Native Gemini (API key)

$projectId = "your-project-id"
$region = "us-central1"
$model = "gemini-2.5-flash-lite"
$apiKey = $env:VERTEX_API_KEY

$body = @{
contents = @(
@{
role = "user"
parts = @(
@{ text = "What is the population of Tokyo?" }
)
}
)
} | ConvertTo-Json -Depth 10

$uri = "https://$region-aiplatform.googleapis.com/v1/projects/$projectId/locations/$region/publishers/google/models/${model}:generateContent?key=$apiKey"

$response = Invoke-RestMethod `
-Uri $uri `
-Method Post `
-ContentType "application/json" `
-Body $body

$response.candidates[0].content.parts[0].text

Response structure

OpenAI-compatible

$response.choices[0].message.content # generated text
$response.usage.total_tokens # total token count
$response.model # model used

Native Gemini

$response.candidates[0].content.parts[0].text # generated text
$response.usageMetadata.totalTokenCount # total token count
$response.modelVersion # model version used

For streaming (streamGenerateContent), an array of chunks is returned. Concatenate them to retrieve the full text.

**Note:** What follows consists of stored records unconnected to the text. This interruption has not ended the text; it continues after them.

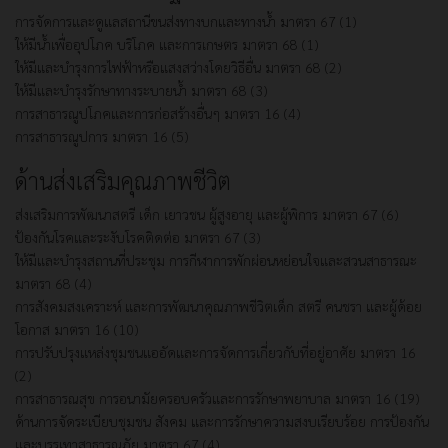
การจัดการและดูแลสถานีขนส่งทางบกและทางน้ำ มาตรา 67 (1)
ให้มีน้ำเพื่ออุปโภค บริโภค และการเกษตร มาตรา 68 (1)
ให้มีและบำรุงการไฟฟ้าหรือแสงสว่างโดยวิธีอื่น มาตรา 68 (2)
ให้มีและบำรุงรักษาทางระบายน้ำ มาตรา 68 (3)
การสาธารณูปโภคและการก่อสร้างอื่นๆ มาตรา 16 (4)
การสาธารณูปการ มาตรา 16 (5)
ด้านส่งเสริมคุณภาพชีวิต
ส่งเสริมการพัฒนาสตรี เด็ก เยาวชน ผู้สูงอายุ และผู้พิการ มาตรา 67 (6)
ป้องกันโรคและระงับโรคติดต่อ มาตรา 67 (3)
ให้มีและบำรุงสถานที่ประชุม การกีฬาการพักผ่อนหย่อนใจและสวนสาธารณะ
มาตรา 68 (4)
การสังคมสงเคราะห์ และการพัฒนาคุณภาพชีวิตเด็ก สตรี คนชรา และผู้ด้อย
โอกาส มาตรา 16 (10)
การปรับปรุงแหล่งชุมชนแออัดและการจัดการเกี่ยวกับที่อยู่อาศัย มาตรา 16
(2)
การสาธารณสุข การอนามัยครอบครัวและการรักษาพยาบาล มาตรา 16 (19)
ด้านการจัดระเบียบชุมชน สังคม และการรักษาความสงบเรียบร้อย การป้องกัน
และบรรเทาสาธารณภัย มาตรา 67 (4)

$fullText = ($response | ForEach-Object {
$_.candidates[0].content.parts[0].text
}) -join ""

Adding a system prompt

OpenAI-compatible

$body = @{
model = $model
messages = @(
@{
role = "system"
content = "You are an AI assistant that responds in Japanese. Answer concisely."
}
@{
role = "user"
content = "What is the speed of light?"
}
)
} | ConvertTo-Json -Depth 10

Native Gemini

$body = @{
system_instruction = @{
parts = @(
@{ text = "You are an AI assistant that responds in Japanese. Answer concisely." }
)
}
contents = @(
@{
role = "user"
parts = @(@{ text = "What is the speed of light?" })
}
)
} | ConvertTo-Json -Depth 10

Multi-turn conversation

Place the conversation history in an array to achieve multi-turn conversation.

OpenAI-compatible

$body = @{
model = $model
messages = @(
@{ role = "user"; content = "Do you prefer cats or dogs?" }
@{ role = "assistant"; content = "I prefer cats." }
@{ role = "user"; content = "Why is that?" }
)
} | ConvertTo-Json -Depth 10

Native Gemini

The assistant role is specified as "model".

$body = @{
contents = @(
@{
role = "user"
parts = @(@{ text = "Do you prefer cats or dogs?" })
}
@{
role = "model"
parts = @(@{ text = "I prefer cats." })
}
@{
role = "user"
parts = @(@{ text = "Why is that?" })
}
)
} | ConvertTo-Json -Depth 10

Available models

ModelOpenAI-compatible nameDescription
gemini-2.5-flash-litegoogle/gemini-2.5-flash-liteLightweight, fast, low-cost
gemini-2.5-flashgoogle/gemini-2.5-flashBalanced
gemini-2.5-progoogle/gemini-2.5-proHigh-precision, for complex tasks

Which approach to use

SituationRecommended approach
GCP-authenticated environment (dev, CI, etc.)OpenAI-compatible + gcloud auth
Only an API key availableNative Gemini
Migrating from OpenAIOpenAI-compatible (minimizes code changes)
Streaming requiredNative Gemini

Notes

  • Do not hardcode the API key in scripts; load it from an environment variable ($env:VERTEX_API_KEY).
  • With gcloud auth, tokens expire in about 1 hour. Long-running scripts should refresh the token as needed.
  • Each project has its own rate limits and quotas. Check them before sending large numbers of requests.